On voit comment les dirigeants congolais brûlaient d’envie, à cette époque déjà, de voir leur pays, sitôt sorti de l’indépendance, se lancer sur la voie du développement. Cette ardeur patriotique s’est amoindrie au fil des années, on ne sait pourquoi. C’est regrettable !  

Ainsi, le roman d’Henri Lopes permet aux lecteurs de comprendre combien il avait déjà un attachement fort remarqué pour la diplomatie. Une attitude qui se fait sentir par son insistance à vouloir travailler dans un organisme international au point de démissionner du poste de ministre des Finances pour l’Unesco.

« Deux ans après l’accession au pouvoir de Denis Sassou N’Guesso, alors que je suis ministre des Finances, je m’ouvris au président pour lui rappeler mon projet d’aller servir dans la fonction publique internationale. (…). Denis Sassou N’Guesso convoqua une réunion du bureau politique du Parti congolais du travail au cours de laquelle il annonça à ses collègues ma démission du gouvernement. Pris de court, ils ne purent qu’accepter d’être mis devant le fait accompli », lit-on aux pages 442-443.

Les lecteurs de ce roman, pour certains, resteront sur leur soif. L’auteur n’a pas abordé la parenthèse de la Conférence nationale souveraine de 1991 ayant marqué le retour du multipartisme au Congo, avec sa cohorte de bouleversements tous azimuts qui s’en sont suivis jusqu’aujourd’hui.

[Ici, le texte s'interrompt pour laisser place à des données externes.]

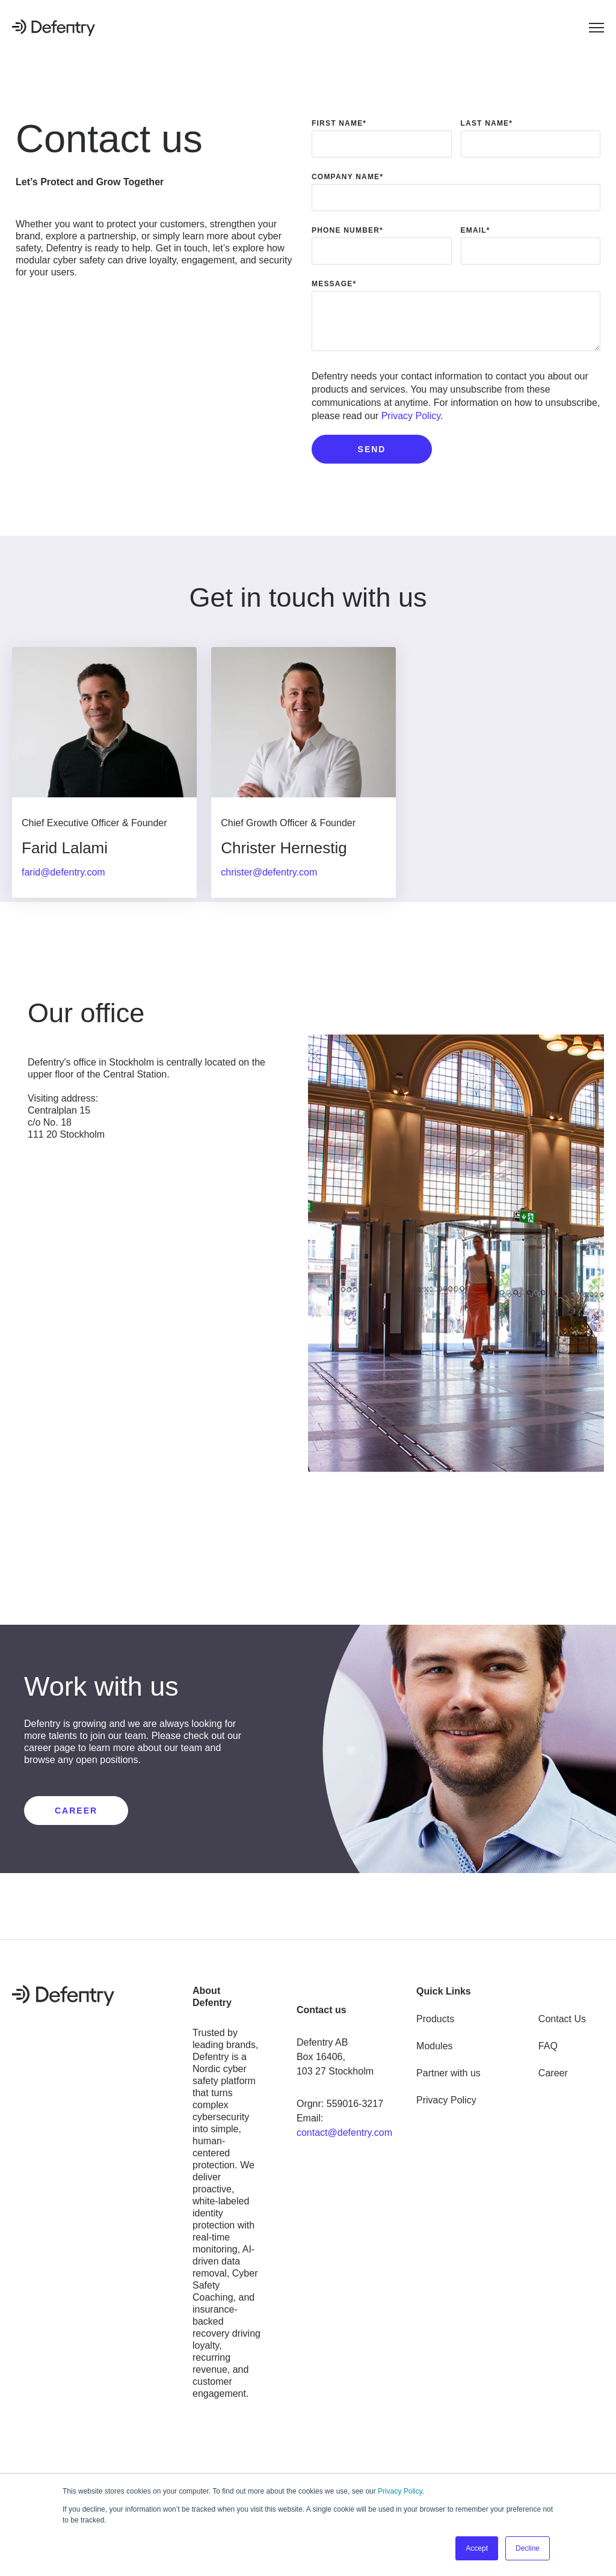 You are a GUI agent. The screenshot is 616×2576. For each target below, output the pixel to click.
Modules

Henri Lopes termine son oeuvre sur sa riche carrière internationale. De nombreux lecteurs souhaiteraient savoir ce qu’il pense de la démocratie congolaise de 1991 jusqu’à nos jours. Sa vision d’un grand homme d’Etat et son expérience de diplomate devraient apporter un plus aux nouvelles générations.

 

                                                                                                         Qui est Henri Lopes

Né en 1937, au Congo, ses parents étaient tous deux métis, nés d’une mère « indigène » et d’un père colon. Il a hérité cette dualité. Henri Lopes a étudié à Paris, est rentré à Brazzaville, et y est reparti. Il est auteur de plusieurs romans, nouvelles et poèmes, notamment "Tribaliques", grand prix littéraire d’Afrique noire, "Le Pleurer-rire", "Le Chercheur d’Afrique", "Ma grand-mère bantoue et nos ancêtres les Gaulois". Il a reçu, en 1993, le Grand Prix de la Francophonie décerné par l’Académie française.

Il est déjà demain" a été présenté au public le 5 septembre, dans le prestigieux Hôtel de l’Industrie à Paris.